Fool Me Twice: How To Know If You Should Give Someone A Second Chance
If at first we don't succeed, should we truly try again?
This saying has been taught to us since we were little kids and is, indeed, applicable to endless experiences. Like the time I failed my driver's test, did poorly on the SAT, overcooked the chicken or cried during my first attempt at spin class.
Over time, these struggles eventually improved. And as a result of giving them another shot, I am currently licensed, enrolled in college, well fed and a spin fanatic.
But what about men?
What about the countless instances where, as much as we wanted something to work out, we had to watch it end? There's always a lesson to be learned and a friend to tell you "you're better off without him." And while this advice proves to be valid, why do we find ourselves extending a second chance to the ones who hurt us the most?
When it comes to the men of our past, is it really worth another shot?
Having just read Leandra Medine's "Man Repeller," I was pleasantly surprised by the story of how she and her husband, Abie, came to be. The pages read as if it was love at first sight, but the chapters took one through a windy road of breaks, breakups, jealousy and revenge.
With every emotion out on the table, the two seemed to come full circle, as they ultimately got married and are currently living happily.
After a history of heartbreak, Leandra gave Abie a few opportunities to redeem himself, and Mr. Cohen certainly rose to the occasion. However, for many of us, a second chance to a man of the past usually ends with distress and what feels like never-ending PMS on our end.
I remember seeing a boy who, despite his "player" reputation, I found utterly intriguing. Consider a John Tucker sort of scenario: When we were alone, I was comfortable, happy and excited...until I found out there was more than one girl who could say the same.
His strategically sweet persona had me blinded and I was beyond bummed. However, a friend had reassured me, "If he fools you once, shame on him. But if he fools you twice, shame on you."
She was right.
I tried my hardest to turn it into a learning experience. Some guys just suck, so at least this gave me an excuse to never fall for another manipulative trap like that again.
Or, at least, I wished the story had ended like that.
After some time, his spontaneous texts and calls felt like flashbacks, moments of the past and memories I wanted so badly to erase from my head. "Maybe he's changed or matured," I told myself.
But the only difference was I was now the fool, and the shame was definitely on me the second time around.
I caved and crawled back to the glory days. All I could remember were the good times, and somehow, all the vent sessions I shared with friends after he hurt me became nothing more than a blur.
"It's fine," I told myself. "Something feels different this time...I think."

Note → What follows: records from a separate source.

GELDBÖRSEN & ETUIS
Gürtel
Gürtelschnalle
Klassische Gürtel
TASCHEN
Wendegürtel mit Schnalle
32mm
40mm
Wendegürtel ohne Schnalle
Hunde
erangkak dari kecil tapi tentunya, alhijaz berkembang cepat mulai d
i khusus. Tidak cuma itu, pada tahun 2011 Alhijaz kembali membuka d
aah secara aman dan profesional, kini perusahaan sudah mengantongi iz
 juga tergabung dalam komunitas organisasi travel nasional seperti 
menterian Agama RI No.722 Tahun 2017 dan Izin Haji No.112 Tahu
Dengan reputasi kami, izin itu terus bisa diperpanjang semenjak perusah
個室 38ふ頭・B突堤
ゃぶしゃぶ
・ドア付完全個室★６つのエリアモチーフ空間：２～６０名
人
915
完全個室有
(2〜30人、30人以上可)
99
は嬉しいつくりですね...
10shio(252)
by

The truth was, I knew this was all artificial. I was fearful that people would find out and consequently, I was left dealing with all of my emotions internally, which diagnosed the end of every weekend with a serious case of "Sunday Blues."

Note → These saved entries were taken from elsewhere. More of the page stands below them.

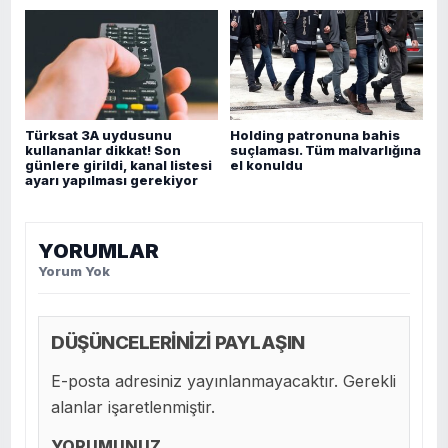
Türksat 3A uydusunu
Holding patronuna bahis
kullananlar dikkat! Son
suçlaması. Tüm malvarlığına
günlere girildi, kanal listesi
el konuldu
ayarı yapılması gerekiyor
YORUMLAR
Yorum Yok
DÜŞÜNCELERİNİZİ PAYLAŞIN
E-posta adresiniz yayınlanmayacaktır. Gerekli
alanlar işaretlenmiştir.
YORUMUNUZ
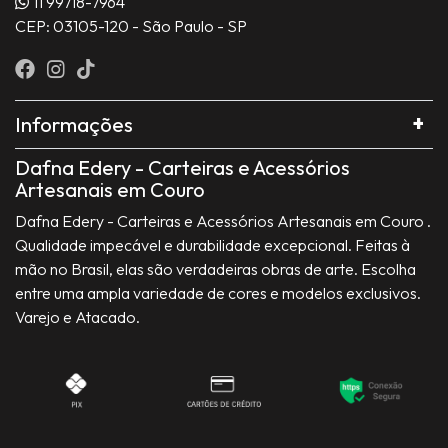
11 99718-7964
CEP: 03105-120 - São Paulo - SP
Informações
Dafna Edery - Carteiras e Acessórios
Artesanais em Couro
Dafna Edery - Carteiras e Acessórios Artesanais em Couro .
Qualidade impecável e durabilidade excepcional. Feitas à
mão no Brasil, elas são verdadeiras obras de arte. Escolha
entre uma ampla variedade de cores e modelos exclusivos.
Varejo e Atacado.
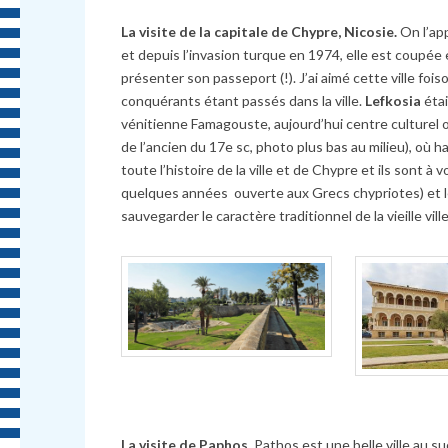
La visite de la capitale de Chypre, Nicosie.
On l’ap
et depuis l’invasion turque en 1974, elle est coupée e
présenter son passeport (!). J’ai aimé cette ville fo
conquérants étant passés dans la ville.
Lefkosia
étai
vénitienne Famagouste, aujourd’hui centre culturel o
de l’ancien du 17e sc, photo plus bas au milieu), où h
toute l’histoire de la ville et de Chypre et ils sont
à
vo
quelques années ouverte aux Grecs chypriotes) et le 
sauvegarder le caractère traditionnel de la vieille vill
La visite de Paphos.
Pathos est une belle ville au 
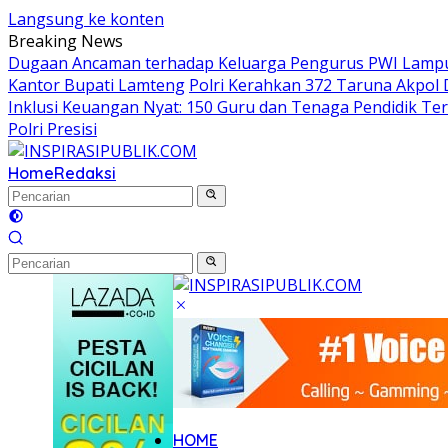
Langsung ke konten
Breaking News
Dugaan Ancaman terhadap Keluarga Pengurus PWI Lampung
Kantor Bupati Lamteng
Polri Kerahkan 372 Taruna Akpol
Inklusi Keuangan Nyat: 150 Guru dan Tenaga Pendidik Teri
Polri Presisi
Home
Redaksi
HOME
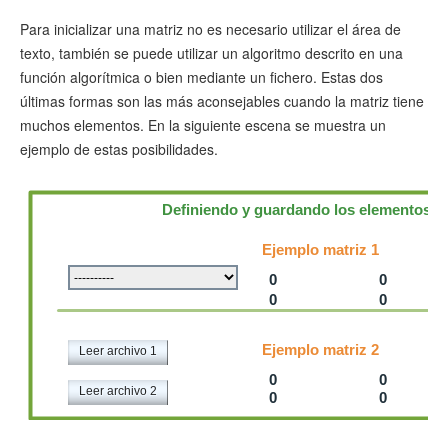
Para inicializar una matriz no es necesario utilizar el área de
texto, también se puede utilizar un algoritmo descrito en una
función algorítmica o bien mediante un fichero. Estas dos
últimas formas son las más aconsejables cuando la matriz tiene
muchos elementos. En la siguiente escena se muestra un
ejemplo de estas posibilidades.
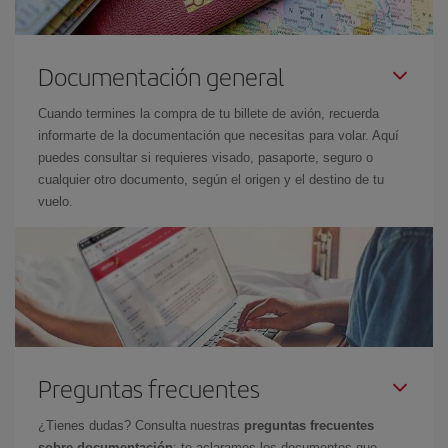
Documentación general
Cuando termines la compra de tu billete de avión, recuerda
informarte de la documentación que necesitas para volar. Aquí
puedes consultar si requieres visado, pasaporte, seguro o
cualquier otro documento, según el origen y el destino de tu
vuelo.
Preguntas frecuentes
¿Tienes dudas? Consulta nuestras
preguntas frecuentes
sobre documentación
: te aclaramos los documentos que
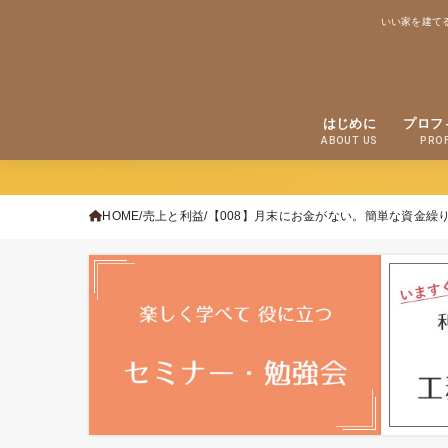
いい家を建て
はじめに
プロフ
ABOUT US
PROF
HOME
売上と利益
【008】月末にお金がない。簡単な資金繰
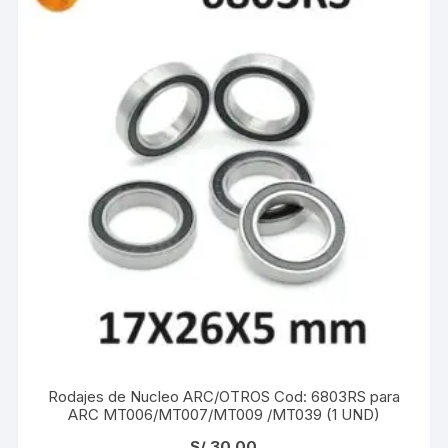
Rodajes de Nucleo ARC/OTROS Cod: 6803RS para
ARC MT006/MT007/MT009 /MT039 (1 UND)
S/
30.00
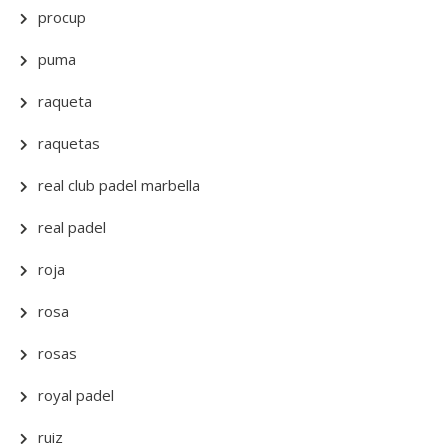
procup
puma
raqueta
raquetas
real club padel marbella
real padel
roja
rosa
rosas
royal padel
ruiz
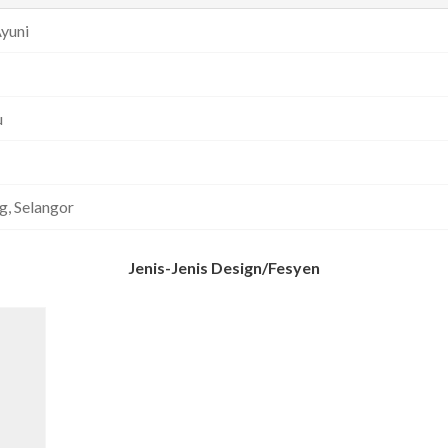
Ayuni
u
, Selangor
Jenis-Jenis Design/Fesyen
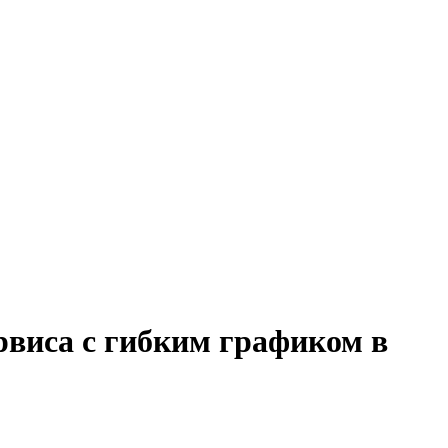
рвиса с гибким графиком в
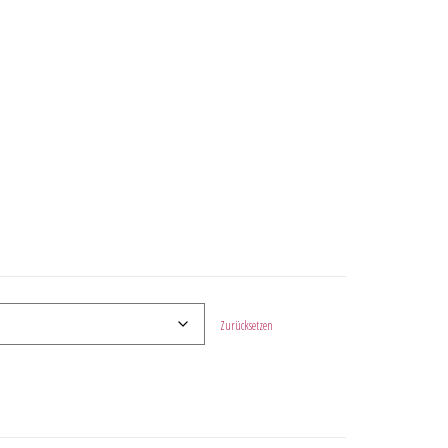
Zurücksetzen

I felt sad. I wanted sympathy, but I didn't deserve it. I took back the ignorant assh*le who fooled me not once, not twice, but an infinite number of times.
I wanted to believe our temporary rendezvous was exciting, but it was not exciting enough to ease the anxiety and frustration I'd have to deal with later on.

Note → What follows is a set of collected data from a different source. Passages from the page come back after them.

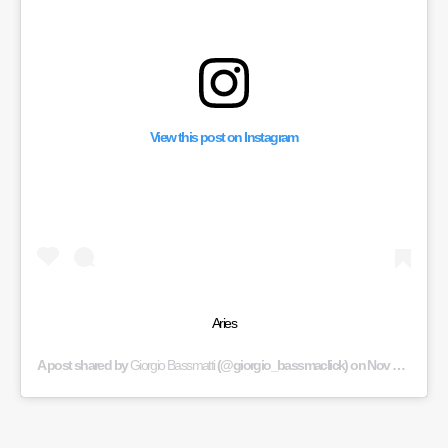
View this post on Instagram
Aries
A post shared by
Giorgio Bassmatti
(@giorgio_bassmaclick) on
Nov 25, 2016 at 5:21am PST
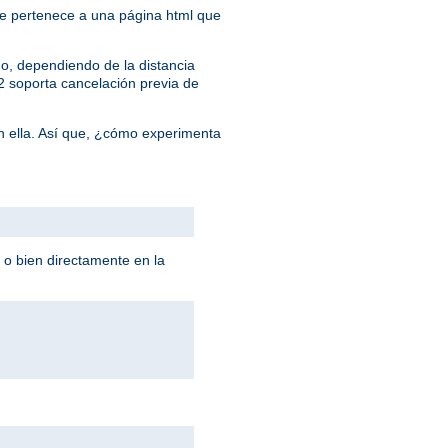
 que pertenece a una página html que
o, dependiendo de la distancia
/2 soporta cancelación previa de
n ella. Así que, ¿cómo experimenta
 o bien directamente en la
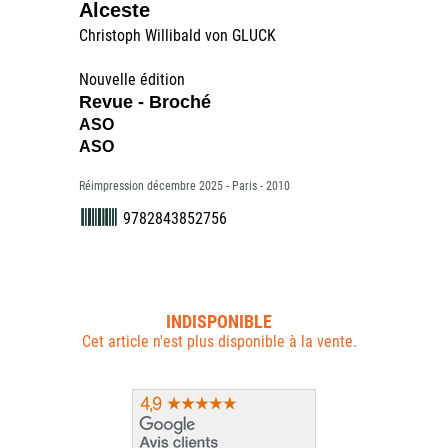
Alceste
Christoph Willibald von GLUCK
Nouvelle édition
Revue - Broché
ASO
ASO
Réimpression décembre 2025 - Paris - 2010
9782843852756
INDISPONIBLE
Cet article n'est plus disponible à la vente.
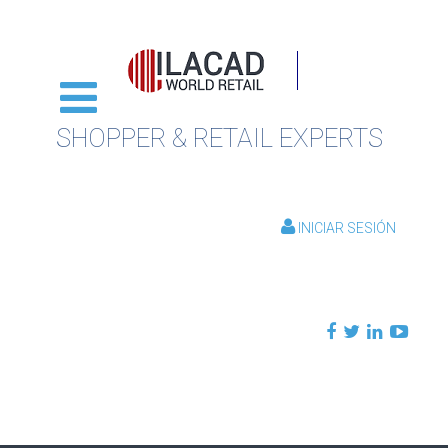
SHOPPER & RETAIL EXPERTS
INICIAR SESIÓN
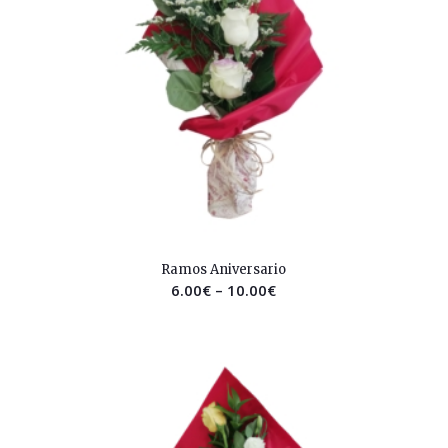
2.67
Ramos Aniversario
6.00
€
–
10.00
€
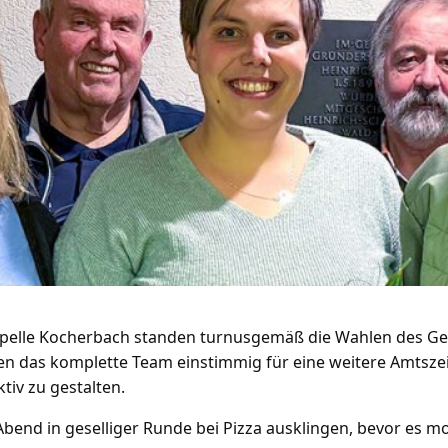
apelle Kocherbach standen turnusgemäß die Wahlen des G
en das komplette Team einstimmig für eine weitere Amtszei
tiv zu gestalten.
bend in geselliger Runde bei Pizza ausklingen, bevor es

Unfortunately, this story does not make an exciting turnaround like Leandra's, but it has left me with something.
It has left me with shame that may not be apparent on the outside, but is booming from within. It has left me with regret. It has left me lonely, as I can't talk about it to any of the friends who advised me to stay away.
The shame is on me. But the truth is, it doesn't have to be.
It isn't easy to see something that once made you feel so special suddenly bring you down. These downfalls leave us feeling low, lonely and vulnerable, which ultimately leads us to the worst decision of all: going back to the guy and repeating the cycle all over again.
How do we learn -- in the words of Lauren Conrad -- to forgive and forget? But most of all, how do we learn to move on without regret?
Let's turn to our girl Taylor Swift and ask ourselves, is the high really worth the pain?